When will they learn?

Another free-market scrape up Nawth

It seems Gotham is once more gearing up for a fight with the free market. Its target this time: Uber and Lyft. Those are the hippest way to get from A to B in 2018. Anybody can be a taxi.

New York's city council passed a one-year moratorium on new "for-hire" vehicle licenses (which Uber and Lyft drivers need to operate). The city claims this will give it time to study the industry. Stop and ask yourself: Should a city government have the authority to prevent a business from hiring new employees? In what (democratic) world does that make sense?

Can you imagine how outraged people would be if the city put a cap on new baristas? Who would pour our $7 coffee?

The Wall Street Journal reports some aldermen in New York have complained that the number of Lyft and Uber drivers has soared to more than 100,000 (up from 63,000 in 2015) compared to the 13,000 yellow cabs in the city. We'd call that the wonder of the free market as consumers decide to stop spending money in one place and spend it in another, as per their convenience. But it might as well be demon magic to this city council.

Fayetteville learned this lesson the hard way in 2014 when it told Uber the company couldn't operate in city limits. Customers (a good number of them UA students) and Uber told the city to kick rocks. And when Fayetteville police started ticketing drivers, Uber just paid for all the citations. Their pocketbook was bigger. Eventually, lawmakers made ride-sharing companies legal statewide, and the free market won another battle.
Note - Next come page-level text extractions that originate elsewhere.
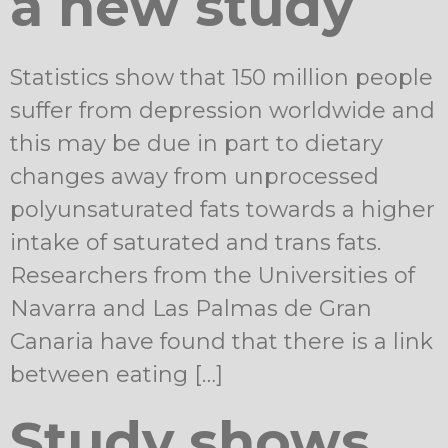
a new study
Statistics show that 150 million people
suffer from depression worldwide and
this may be due in part to dietary
changes away from unprocessed
polyunsaturated fats towards a higher
intake of saturated and trans fats.
Researchers from the Universities of
Navarra and Las Palmas de Gran
Canaria have found that there is a link
between eating […]
Study shows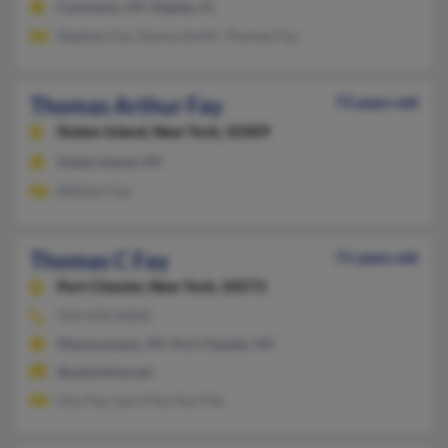
Commack, NY, Naples, FL
Stephen Fay, Donna Smith, Thomas Fay
Thomas Arthur Fay
73 years old
Staten Island,
New York, 10309
Staten Island, NY
William Fay
Thomas C Fay
71 years old
Port Chester,
New York, 10573
914-939-XXXX
Mamaroneck, NY, Port Chester, NY
@optonline.net
Guy Fay, Lauri Fay, Guy Fay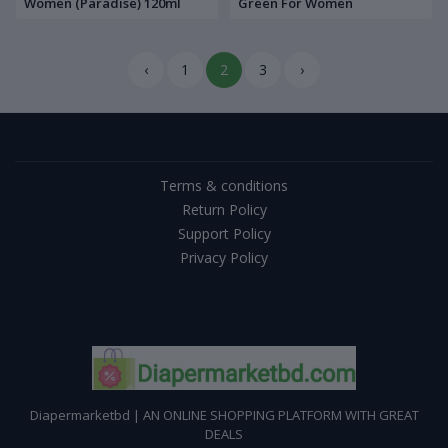
Women (Paradise) 120ml
Green For Women
‹
1
2
3
›
Terms & conditions
Return Policy
Support Policy
Privacy Policy
Diapermarketbd | AN ONLINE SHOPPING PLATFORM WITH GREAT
DEALS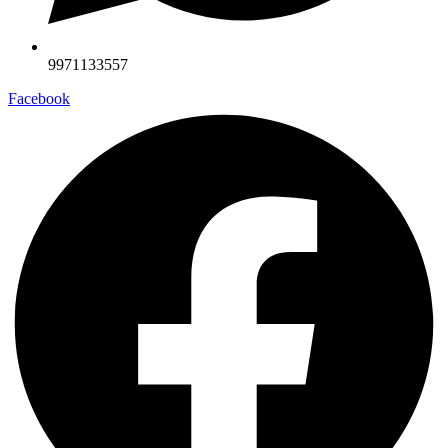
9971133557
Facebook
It's unwise to artificially protect one industry (taxi drivers) and pick a fight with another (Uber/Lyft). The customer is always right--well, most of the time--and if they're overwhelmingly choosing for-hire drivers over cabs, then there's nothing government can really do about it in the long run.

Though it will try. As long as there is creative destruction in the world of business, there will be constituencies that will holler when stuck. The trick is for government to know when not to just do something, but sit there.